Saundra stood, unsmiling, a folded
Los Angeles Times
under her arm. "Tell me more."

"He says the investigation's over and that I should be getting orders pretty soon. I'll probably be back in the cockpit this time next month."

"That's great, 1 hope so. But you might want to take a look at this."

She flopped the newspaper in front of him, tapping at an article in the first column of the front page. The headline read russell rails against traitors and followed with a letter printed in full from Senator Richard Russell of Georgia to Secretary of Defense Charles Wilson.

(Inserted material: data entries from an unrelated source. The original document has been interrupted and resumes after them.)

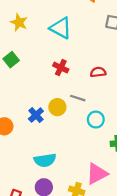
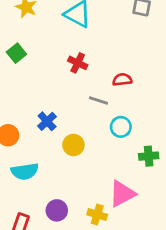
red semicircle: (98, 72) -> (122, 80), moved
yellow circle: (57, 107) -> (73, 145), moved
cyan semicircle: (45, 160) -> (25, 171), moved

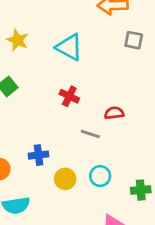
blue cross: (47, 121) -> (38, 155), turned 36
cyan circle: (121, 127) -> (100, 176), moved

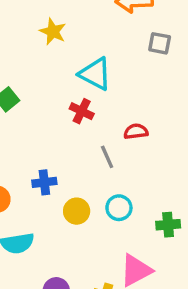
yellow star: (17, 40) -> (53, 32), moved
cyan triangle: (69, 47) -> (95, 74), moved
gray line: (90, 134) -> (107, 157), turned 48

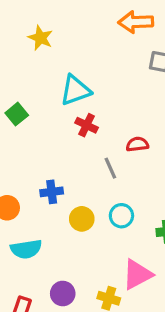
yellow star: (53, 32) -> (40, 38), moved
cyan triangle: (95, 74) -> (75, 90), moved, turned -48

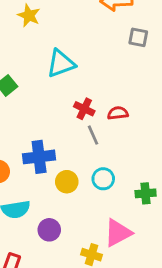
red cross: (87, 125) -> (84, 109), moved
blue cross: (52, 192) -> (39, 157), size x1.5
purple circle: (63, 294) -> (49, 230), moved

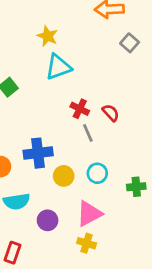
yellow star: (29, 15) -> (48, 36), moved
gray square: (138, 37) -> (130, 43), turned 30
red semicircle: (118, 113) -> (111, 113), turned 54
pink triangle: (118, 233) -> (89, 214), moved

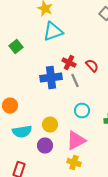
blue cross: (38, 153) -> (51, 78), moved
yellow circle: (64, 176) -> (50, 124), moved

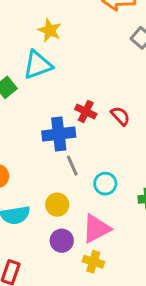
cyan triangle: (53, 32) -> (38, 65), moved
gray line: (75, 80) -> (72, 166), moved
purple circle: (45, 146) -> (62, 241), moved

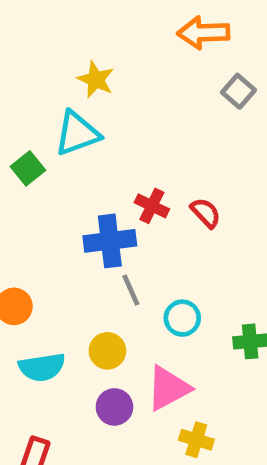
yellow cross: (93, 262) -> (196, 440), moved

Marshall read it out loud. "My views may be extreme, but I believe that those who collaborated and the signers of false confessions should be immediately separated from the services under conditions other than honorable." The letter went on for several more paragraphs, but John dropped the paper to the floor. "Conditions other than honorable"—it was impossible.

"This may not mean anything, Saundra. It's just a letter from a die-hard Southerner. The services still have their say."

She took his face in her hands and whispered, "John, John, think about it. The Air Force won't even let you put in your claims for your victories. Maybe they won't discharge everybody. But they'll probably have to sacrifice some."